Friday, September 22, 2006

Is 'Reputation Management' Hype?

Hack Anthony Hilton commenting on the HP debacle poses the question:

What is fascinating is that for all the yapping of the dogs the caravan moved serenely on ­ the Hewlett Packard share price which had been at a three-year high before the eruption, continued to test new high ground throughout.

The share price said that the damage to the company's reputation did not matter as long as it continued to do good business.

It raises the question of whether boards worry too much about reputation and its associated risks. It has become a cliche to say that reputation is the major risk to today's global corporation and this fear has fuelled a mighty expansion in spending on public relations to put a suitable gloss on corporate behaviour. Is it money which needed to be spent? The Hewlett Packard experience would suggest not.

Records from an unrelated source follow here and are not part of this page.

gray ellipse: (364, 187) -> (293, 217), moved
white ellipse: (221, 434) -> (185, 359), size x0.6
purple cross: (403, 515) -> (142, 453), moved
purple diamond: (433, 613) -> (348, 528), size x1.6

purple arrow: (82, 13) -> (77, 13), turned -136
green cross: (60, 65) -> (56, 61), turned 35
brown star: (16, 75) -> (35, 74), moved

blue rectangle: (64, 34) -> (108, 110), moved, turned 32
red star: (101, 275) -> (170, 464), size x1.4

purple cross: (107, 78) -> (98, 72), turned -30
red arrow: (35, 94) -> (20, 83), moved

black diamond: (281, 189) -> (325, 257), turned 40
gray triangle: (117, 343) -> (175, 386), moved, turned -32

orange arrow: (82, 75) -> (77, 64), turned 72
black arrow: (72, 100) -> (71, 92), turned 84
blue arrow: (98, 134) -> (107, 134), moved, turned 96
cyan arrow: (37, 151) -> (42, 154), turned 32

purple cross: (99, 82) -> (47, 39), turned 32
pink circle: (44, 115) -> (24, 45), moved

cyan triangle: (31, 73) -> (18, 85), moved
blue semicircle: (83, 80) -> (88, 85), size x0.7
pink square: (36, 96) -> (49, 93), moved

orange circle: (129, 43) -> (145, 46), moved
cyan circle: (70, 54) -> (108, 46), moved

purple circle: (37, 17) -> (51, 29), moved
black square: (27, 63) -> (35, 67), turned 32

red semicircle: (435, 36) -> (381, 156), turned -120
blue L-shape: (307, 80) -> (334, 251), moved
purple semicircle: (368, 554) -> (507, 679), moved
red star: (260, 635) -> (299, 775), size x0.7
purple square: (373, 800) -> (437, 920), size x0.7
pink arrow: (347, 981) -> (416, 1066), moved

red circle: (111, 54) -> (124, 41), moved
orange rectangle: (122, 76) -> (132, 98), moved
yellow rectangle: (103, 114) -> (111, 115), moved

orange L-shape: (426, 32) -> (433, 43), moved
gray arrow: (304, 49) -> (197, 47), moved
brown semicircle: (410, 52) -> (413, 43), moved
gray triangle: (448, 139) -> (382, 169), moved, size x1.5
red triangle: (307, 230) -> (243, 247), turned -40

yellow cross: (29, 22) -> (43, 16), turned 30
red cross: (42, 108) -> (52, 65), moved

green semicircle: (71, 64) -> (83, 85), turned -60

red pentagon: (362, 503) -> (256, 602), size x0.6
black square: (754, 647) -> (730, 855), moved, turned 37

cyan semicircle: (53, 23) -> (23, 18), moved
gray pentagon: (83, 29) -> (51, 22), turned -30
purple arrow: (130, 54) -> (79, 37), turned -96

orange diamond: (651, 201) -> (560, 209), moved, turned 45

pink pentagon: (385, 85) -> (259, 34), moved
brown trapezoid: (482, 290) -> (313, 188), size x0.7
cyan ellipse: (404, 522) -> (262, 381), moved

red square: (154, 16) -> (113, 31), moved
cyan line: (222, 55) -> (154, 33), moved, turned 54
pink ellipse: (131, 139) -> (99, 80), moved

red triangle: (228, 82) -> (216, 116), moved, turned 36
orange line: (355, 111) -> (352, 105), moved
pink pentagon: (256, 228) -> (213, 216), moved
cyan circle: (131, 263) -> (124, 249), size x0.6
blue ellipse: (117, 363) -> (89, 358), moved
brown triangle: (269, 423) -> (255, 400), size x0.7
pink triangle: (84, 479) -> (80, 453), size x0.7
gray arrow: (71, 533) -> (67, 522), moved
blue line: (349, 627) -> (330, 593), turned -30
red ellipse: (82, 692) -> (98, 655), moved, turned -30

Well, a simplistic view. But very close to home. Hilton, of course, has a shabby mind and can't grasp the role of Public Relations, imagining it as the sort of spin he puts into his stories and which he calls 'Journalism'.

We can start off with how to define an organisation is it the nexus of contracts (Coarse) or Nexus of conversations (Sonsino) or the nexus of relationships (Phillips)?

If of contracts, the contract between the board, shareholders and employees is all that is holding the company together when the simple contract of trust is brocken. If of conversations then for some stakeholders these must be trivial and irelevant to their needs now and trivial does not seem to matter to the shareholders or does it. But if of relationships then they are more powerful than the board might believe and the company can survive.

So this is more about relationship management that reputation management.

Among the values attributed to an organisation are elements of trust which are among many more. Some are brand values (owned by people not companies), some are about needs fulfilment, some are social and the most powerful are emotional. It is a treasure trove of many values.

The Relationship Value Model makes it clear that reputation is about what the organisation does not what it says.